Problem description
Without pictures, repeat exactly the lines from the one containing "Greg Edmonson" through the end of the entries.

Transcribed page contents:
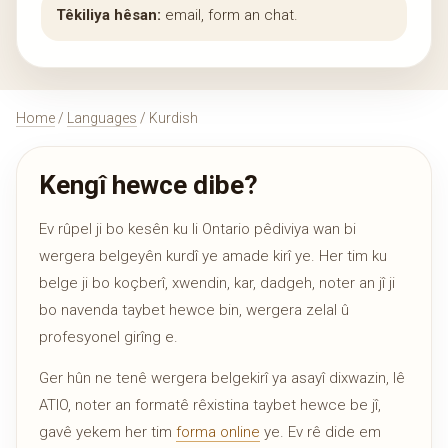
Têkiliya hêsan:
email, form an chat.
Home
/
Languages
/ Kurdish
Kengî hewce dibe?
Ev rûpel ji bo kesên ku li Ontario pêdiviya wan bi
wergera belgeyên kurdî ye amade kirî ye. Her tim ku
belge ji bo koçberî, xwendin, kar, dadgeh, noter an jî ji
bo navenda taybet hewce bin, wergera zelal û
profesyonel girîng e.
Ger hûn ne tenê wergera belgekirî ya asayî dixwazin, lê
ATIO, noter an formatê rêxistina taybet hewce be jî,
gavê yekem her tim
forma online
ye. Ev rê dide em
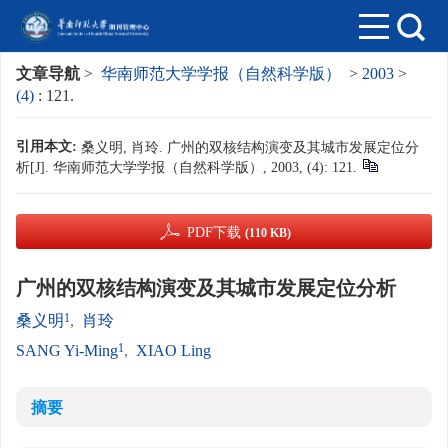
文章导航
>
华南师范大学学报（自然科学版）
>
2003
>
(4)
: 121.
引用本文:
桑义明, 肖玲. 广州的双核结构演变及其城市发展定位分
析[J]. 华南师范大学学报（自然科学版）, 2003, (4): 121.
PDF下载
(110 KB)
广州的双核结构演变及其城市发展定位分析
1
桑义明
,
肖玲
1
SANG Yi-Ming
,
XIAO Ling
摘要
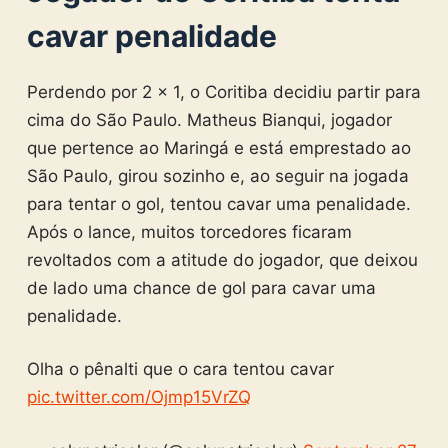
cavar penalidade
Perdendo por 2 x 1, o Coritiba decidiu partir para
cima do São Paulo. Matheus Bianqui, jogador
que pertence ao Maringá e está emprestado ao
São Paulo, girou sozinho e, ao seguir na jogada
para tentar o gol, tentou cavar uma penalidade.
Após o lance, muitos torcedores ficaram
revoltados com a atitude do jogador, que deixou
de lado uma chance de gol para cavar uma
penalidade.
Olha o pênalti que o cara tentou cavar
pic.twitter.com/Ojmp15VrZQ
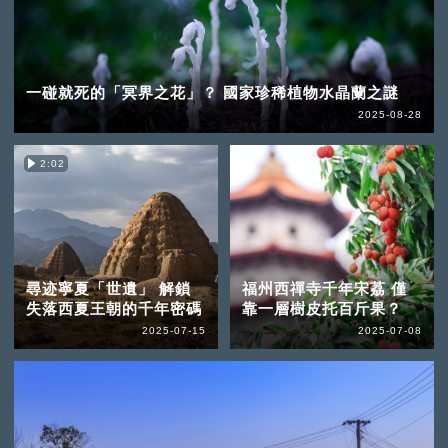
一碰就死的「冥界之花」？ 國家珍稀植物水晶蘭之謎
2025-08-28
2:02
尋迹寧夏「世遺」 解鎖
福州西禪寺千年宋荔 僅
失落西夏王朝的千年密碼
靠一層樹皮托百斤果？
2025-07-15
2025-07-08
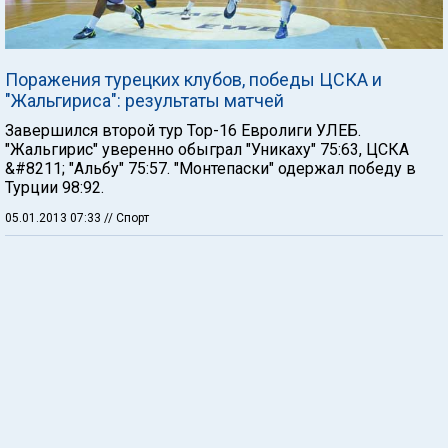
Поражения турецких клубов, победы ЦСКА и
"Жальгириса": результаты матчей
Завершился второй тур Тор-16 Евролиги УЛЕБ.
"Жальгирис" уверенно обыграл "Уникаху" 75:63, ЦСКА
&#8211; "Альбу" 75:57. "Монтепаски" одержал победу в
Турции 98:92.
05.01.2013 07:33
// Спорт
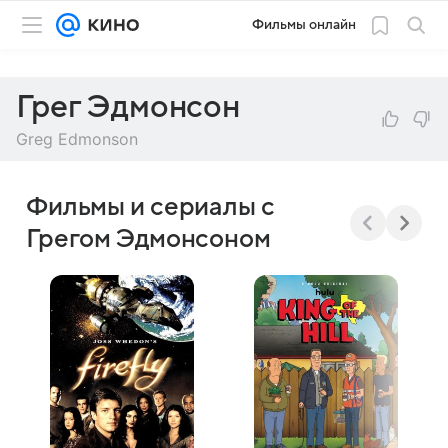
Фильмы онлайн
Грег Эдмонсон
Greg Edmonson
Фильмы и сериалы с
Грегом Эдмонсоном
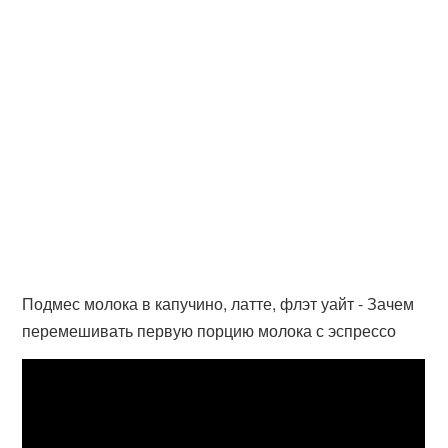
Подмес молока в капучино, латте, флэт уайт - Зачем
перемешивать первую порцию молока с эспрессо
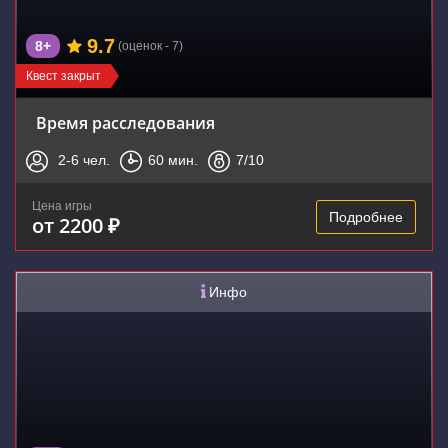
9.7
8+
(оценок - 7)
Квест закрыт
Время расследования
2-6
чел.
60
мин.
7
/10
Цена игры
Подробнее
от 2200 ₽
Инфо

Response for this exercise
Greg Edmonson
Фильмы и сериалы с
Грегом Эдмонсоном
Подмес молока в капучино, латте, флэт уайт - Зачем
перемешивать первую порцию молока с эспрессо
9.7
8+
(оценок - 7)
Квест закрыт
Время расследования
2-6
чел.
60
мин.
7
/10
Цена игры
Подробнее
от 2200 ₽
Инфо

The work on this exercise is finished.